▶ [WORK ITEM]: Gather every line below where "ausdrücklich" appears.

▶ [EXTRACTED ENTRIES]:

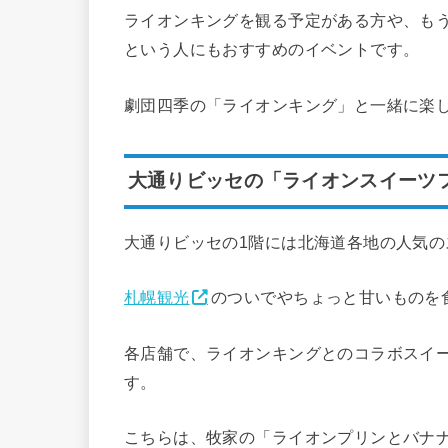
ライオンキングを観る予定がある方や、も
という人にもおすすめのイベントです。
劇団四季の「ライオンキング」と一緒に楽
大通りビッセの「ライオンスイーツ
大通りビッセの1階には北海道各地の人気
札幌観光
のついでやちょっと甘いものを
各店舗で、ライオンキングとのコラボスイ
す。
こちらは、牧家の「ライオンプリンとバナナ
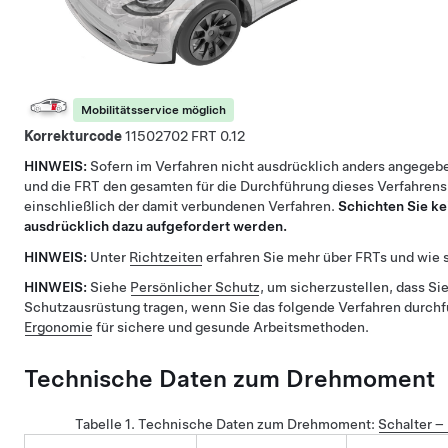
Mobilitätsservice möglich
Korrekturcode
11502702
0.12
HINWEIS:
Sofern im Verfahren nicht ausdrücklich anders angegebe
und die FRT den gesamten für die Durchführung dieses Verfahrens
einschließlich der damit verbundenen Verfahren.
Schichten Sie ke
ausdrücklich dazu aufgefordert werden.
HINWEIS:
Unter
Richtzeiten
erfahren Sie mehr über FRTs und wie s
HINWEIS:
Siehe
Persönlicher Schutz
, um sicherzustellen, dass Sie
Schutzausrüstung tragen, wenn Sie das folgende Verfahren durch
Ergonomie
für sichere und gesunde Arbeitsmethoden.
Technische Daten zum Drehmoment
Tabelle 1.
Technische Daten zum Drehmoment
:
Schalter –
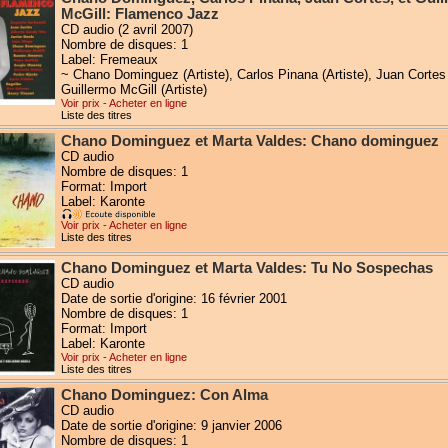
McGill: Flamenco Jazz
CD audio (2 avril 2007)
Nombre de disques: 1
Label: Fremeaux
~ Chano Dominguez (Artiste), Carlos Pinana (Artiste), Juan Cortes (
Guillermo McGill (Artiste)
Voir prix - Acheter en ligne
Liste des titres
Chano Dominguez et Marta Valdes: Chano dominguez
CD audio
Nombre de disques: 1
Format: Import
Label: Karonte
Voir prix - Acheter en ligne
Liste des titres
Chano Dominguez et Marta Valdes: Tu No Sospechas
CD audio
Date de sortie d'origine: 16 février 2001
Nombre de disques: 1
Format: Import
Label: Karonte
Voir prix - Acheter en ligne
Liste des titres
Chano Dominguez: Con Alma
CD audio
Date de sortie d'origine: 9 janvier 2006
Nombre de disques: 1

* * *

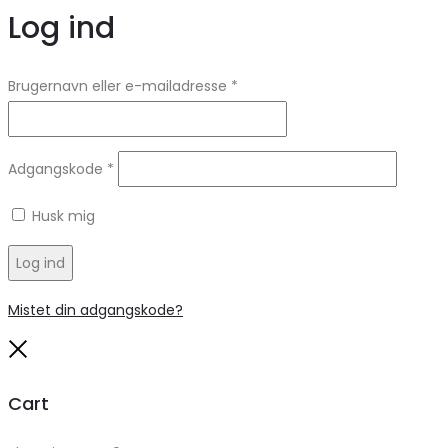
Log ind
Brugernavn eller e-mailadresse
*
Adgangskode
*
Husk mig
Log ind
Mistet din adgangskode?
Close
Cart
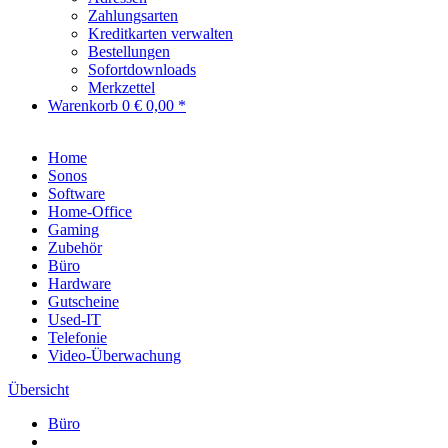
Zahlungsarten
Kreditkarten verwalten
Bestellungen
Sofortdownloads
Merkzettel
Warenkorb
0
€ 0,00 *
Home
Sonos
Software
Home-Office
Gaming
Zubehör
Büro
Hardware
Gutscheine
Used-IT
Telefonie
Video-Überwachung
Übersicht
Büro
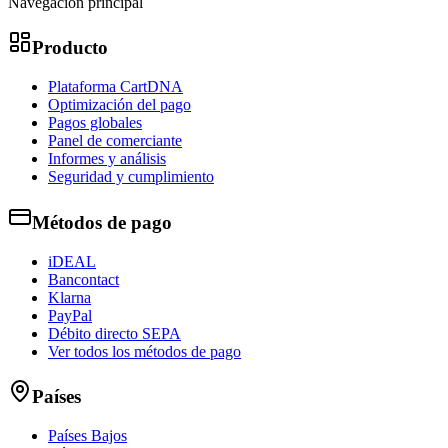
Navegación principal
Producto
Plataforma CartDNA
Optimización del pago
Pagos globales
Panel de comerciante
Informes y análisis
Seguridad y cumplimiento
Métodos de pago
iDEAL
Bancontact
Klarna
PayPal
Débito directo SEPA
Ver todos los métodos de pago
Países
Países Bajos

--

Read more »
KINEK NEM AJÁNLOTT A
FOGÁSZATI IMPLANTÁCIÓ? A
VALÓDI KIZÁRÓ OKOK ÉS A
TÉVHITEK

▶ [REPLY]:
Sofern im Verfahren nicht ausdrücklich anders angegebe
ausdrücklich dazu aufgefordert werden.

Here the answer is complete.